▸ **What is being asked**: Look below for the line that has "Tiap Hari 3,5". Set down the lines from there through the line that has "mengakses PLN Mobile", exactly as written.

▸ **Stored data entries**:
BEGIN

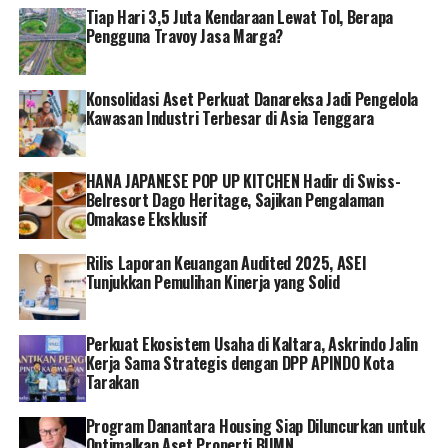
maka tim PLN akan langsung bergerak dalam hitungan
Tiap Hari 3,5 Juta Kendaraan Lewat Tol, Berapa
menit,” lanjut Darmawan.
Pengguna Travoy Jasa Marga?
Dirinya menegaskan, masyarakat tak perlu khawatir
Konsolidasi Aset Perkuat Danareksa Jadi Pengelola
dengan layanan listrik atau gangguan selama Idul Adha
Kawasan Industri Terbesar di Asia Tenggara
ini, dan juga seterusnya. Masyarakat bisa langsung
mengakses PLN Mobile jika membutuhkan layanan PLN.
HANA JAPANESE POP UP KITCHEN Hadir di Swiss-
“Bagi masyarakat yang melakukan perjalanan mudik
Belresort Dago Heritage, Sajikan Pengalaman
menggunakan motor/mobil listrik (molis) juga jangan
Omakase Eksklusif
khawatir, PLN menyediakan 616 unit Stasiun Pengisian
Rilis Laporan Keuangan Audited 2025, ASEI
Kendaraan Listrik Umum (SPKLU) di 284 lokasi yang
Tunjukkan Pemulihan Kinerja yang Solid
tersebar di seluruh Indonesia,” tambah Darmawan.
PLN juga memberi kemudahan bagi para pemudik untuk
Perkuat Ekosistem Usaha di Kaltara, Askrindo Jalin
mencari lokasi Stasiun Pengisian Kendaraan Listrik
Kerja Sama Strategis dengan DPP APINDO Kota
Umum (SPKLU). Melalui aplikasi PLN Mobile, para
Tarakan
pengguna kendaraan listrik dapat dengan mudah
Program Danantara Housing Siap Diluncurkan untuk
menemukan lokasi SPKLU berada.
Optimalkan Aset Properti BUMN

END

▸ **Task solution**:
Tiap Hari 3,5 Juta Kendaraan Lewat Tol, Berapa
menit,” lanjut Darmawan.
Pengguna Travoy Jasa Marga?
Dirinya menegaskan, masyarakat tak perlu khawatir
Konsolidasi Aset Perkuat Danareksa Jadi Pengelola
dengan layanan listrik atau gangguan selama Idul Adha
Kawasan Industri Terbesar di Asia Tenggara
ini, dan juga seterusnya. Masyarakat bisa langsung
mengakses PLN Mobile jika membutuhkan layanan PLN.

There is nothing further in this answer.